I, too, was called to the podium to say some words. When I spoke of my spoke of my experiences the hall was quiet. I told them that when I had seen Mr. Cole's big nose from the school yard, it was still a peaceful time. After that, I talked about how we received Gen. LeMay's nighttime firebomb attacks by B-29s, and how my life was spared when a dud bomb did not go off. I indicated how sorry I was for the terrible suffering Hatch and Nielson had received in Japanese prison camps. But I asked them not to forget our experiences at Hiroshima and Nagasaki, and I told them that after the war, we had become America's democratic partner. I ended my remarks by saying that we now can both enjoy sushi and hamburgers, and received a burst of applause.
After the meeting, one old man came up to me to say, "It was good that you brought up Hiroshima and Nagasaki. I am a survivor of Guadacanal. The Japanese soldiers were really brave." He shook my hand vigorously. He walked away before I could even ask his name.
Struck speechless by General LeMay's decoration
That evening, I asked Mr. Cole if there should not at least be mention of the number of dead at Hiroshima and Nagasaki on the board that explained the Enola Gay and Bock's Car. I queried, indeed, from the point of view of the American tradition of fairness, wouldn't this be an obvious thing? Mr. Cole thought awhile about my proposal and replied this way: "I am not against what you just said. It is important to inform the younger generations about the horrors of war. Atomic weapons should never again be used. However, in the United States, there is a deep-seated view that the decision by Truman to drop the bombs contributed [by shortening the war] to reducing the overall loss of lives on both sides. How do you compromise on that point."

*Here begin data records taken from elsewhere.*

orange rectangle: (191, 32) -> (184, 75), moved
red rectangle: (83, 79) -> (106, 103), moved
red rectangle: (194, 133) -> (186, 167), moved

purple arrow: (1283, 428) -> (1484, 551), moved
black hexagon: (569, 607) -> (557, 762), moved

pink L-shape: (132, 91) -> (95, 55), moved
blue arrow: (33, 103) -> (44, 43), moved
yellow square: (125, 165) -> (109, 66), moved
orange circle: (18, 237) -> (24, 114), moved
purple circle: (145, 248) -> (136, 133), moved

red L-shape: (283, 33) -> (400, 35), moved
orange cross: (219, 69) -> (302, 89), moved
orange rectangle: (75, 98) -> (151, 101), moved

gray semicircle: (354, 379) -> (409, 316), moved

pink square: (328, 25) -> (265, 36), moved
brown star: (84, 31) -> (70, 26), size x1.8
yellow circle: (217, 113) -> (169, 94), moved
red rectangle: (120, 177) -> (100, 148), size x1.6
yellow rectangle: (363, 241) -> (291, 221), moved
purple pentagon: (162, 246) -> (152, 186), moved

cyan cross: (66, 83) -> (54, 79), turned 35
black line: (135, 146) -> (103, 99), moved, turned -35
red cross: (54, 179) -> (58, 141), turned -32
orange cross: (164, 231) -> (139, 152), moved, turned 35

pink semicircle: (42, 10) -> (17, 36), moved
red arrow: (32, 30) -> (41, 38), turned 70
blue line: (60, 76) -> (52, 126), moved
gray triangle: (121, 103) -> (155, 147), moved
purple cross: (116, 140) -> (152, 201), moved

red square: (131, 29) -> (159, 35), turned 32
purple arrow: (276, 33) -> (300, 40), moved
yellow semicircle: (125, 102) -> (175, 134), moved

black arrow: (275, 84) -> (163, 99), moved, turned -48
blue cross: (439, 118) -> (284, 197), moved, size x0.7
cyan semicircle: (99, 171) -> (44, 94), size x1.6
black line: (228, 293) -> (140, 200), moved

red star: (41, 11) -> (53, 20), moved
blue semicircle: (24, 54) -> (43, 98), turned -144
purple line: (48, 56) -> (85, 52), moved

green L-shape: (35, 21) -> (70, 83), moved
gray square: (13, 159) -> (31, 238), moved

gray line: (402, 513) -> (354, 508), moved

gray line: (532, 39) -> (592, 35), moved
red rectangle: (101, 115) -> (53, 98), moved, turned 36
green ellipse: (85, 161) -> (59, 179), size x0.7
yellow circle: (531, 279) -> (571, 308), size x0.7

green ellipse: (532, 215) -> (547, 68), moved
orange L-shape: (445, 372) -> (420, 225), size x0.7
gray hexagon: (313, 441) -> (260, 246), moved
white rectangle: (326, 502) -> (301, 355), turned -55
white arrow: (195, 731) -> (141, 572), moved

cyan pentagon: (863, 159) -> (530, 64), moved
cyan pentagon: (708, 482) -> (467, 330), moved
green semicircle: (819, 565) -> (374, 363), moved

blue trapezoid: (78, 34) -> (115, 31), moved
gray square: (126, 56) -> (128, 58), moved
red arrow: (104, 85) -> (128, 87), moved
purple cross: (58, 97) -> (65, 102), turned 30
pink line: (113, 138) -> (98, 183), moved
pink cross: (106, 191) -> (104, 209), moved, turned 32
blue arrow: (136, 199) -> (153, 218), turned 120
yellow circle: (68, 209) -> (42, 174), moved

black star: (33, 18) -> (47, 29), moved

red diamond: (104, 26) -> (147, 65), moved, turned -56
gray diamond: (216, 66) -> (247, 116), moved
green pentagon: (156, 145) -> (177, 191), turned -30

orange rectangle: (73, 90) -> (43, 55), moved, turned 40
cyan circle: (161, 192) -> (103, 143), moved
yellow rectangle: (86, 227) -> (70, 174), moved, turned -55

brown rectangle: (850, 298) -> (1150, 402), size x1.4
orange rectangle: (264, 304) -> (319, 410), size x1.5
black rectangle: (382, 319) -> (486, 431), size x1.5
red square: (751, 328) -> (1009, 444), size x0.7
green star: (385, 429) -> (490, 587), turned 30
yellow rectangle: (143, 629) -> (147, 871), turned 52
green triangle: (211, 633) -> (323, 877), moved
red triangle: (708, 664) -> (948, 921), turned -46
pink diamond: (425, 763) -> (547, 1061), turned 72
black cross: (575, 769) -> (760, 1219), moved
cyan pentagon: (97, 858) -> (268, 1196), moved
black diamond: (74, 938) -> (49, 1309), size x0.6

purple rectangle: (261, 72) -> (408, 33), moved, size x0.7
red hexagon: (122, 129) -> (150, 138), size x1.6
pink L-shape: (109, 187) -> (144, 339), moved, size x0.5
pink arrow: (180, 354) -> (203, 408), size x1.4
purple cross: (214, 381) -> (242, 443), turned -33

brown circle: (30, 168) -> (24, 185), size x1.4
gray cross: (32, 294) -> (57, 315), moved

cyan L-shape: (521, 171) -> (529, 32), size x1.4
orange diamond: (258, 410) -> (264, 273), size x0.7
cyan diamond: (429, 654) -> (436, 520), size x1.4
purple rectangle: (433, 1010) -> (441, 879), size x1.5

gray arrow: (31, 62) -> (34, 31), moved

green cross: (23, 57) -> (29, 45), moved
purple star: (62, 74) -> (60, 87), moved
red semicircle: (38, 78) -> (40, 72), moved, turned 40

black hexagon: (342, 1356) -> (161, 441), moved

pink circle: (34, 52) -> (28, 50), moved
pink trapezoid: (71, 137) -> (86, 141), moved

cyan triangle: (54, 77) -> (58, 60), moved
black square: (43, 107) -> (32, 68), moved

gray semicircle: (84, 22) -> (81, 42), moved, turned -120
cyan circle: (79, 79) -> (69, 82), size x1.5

Continuing, I brought up the so-called "Dresden conciliation." I asked if there shouldn't be a ceremony for the souls of the victims, removing the "thorn" that has existed from the indiscriminate bombing of civilians. How about President Bush making the first gesture by visiting Hiroshima and laying a wreath at Peace Memorial Park? I said that such would be possible since President Bush has the support of the conservatives in the United States. When I stated my case, Mr. Cole was speechless for a while. He eventually replied: "I would like to discuss your idea with Paul Tibbett (pilot of the Enola Gay) when I next meet him. He is the same age as I am. What he thinks is essential, since he and I did the same work in the war. But unless the Japanese side does the same thing as the President in laying a wreath, reaching closure with the past may not be possible."
What surprised Mr. Cole even more was my statement: "Actually, the Japanese government 41 years ago presented General LeMay with its highest decoration." He was dumbfounded, saying, "Is that so? It's hard to believe." When he asked me for what reason the general was so decorated, I replied, "The reason was for his training of the Air Self-Defense Force." Mr. Cole remained speechless.
After this exchange, I returned to Japan still fixed on this issue. I returned just as the news broke that anti-Japanese demonstrations were breaking out in China.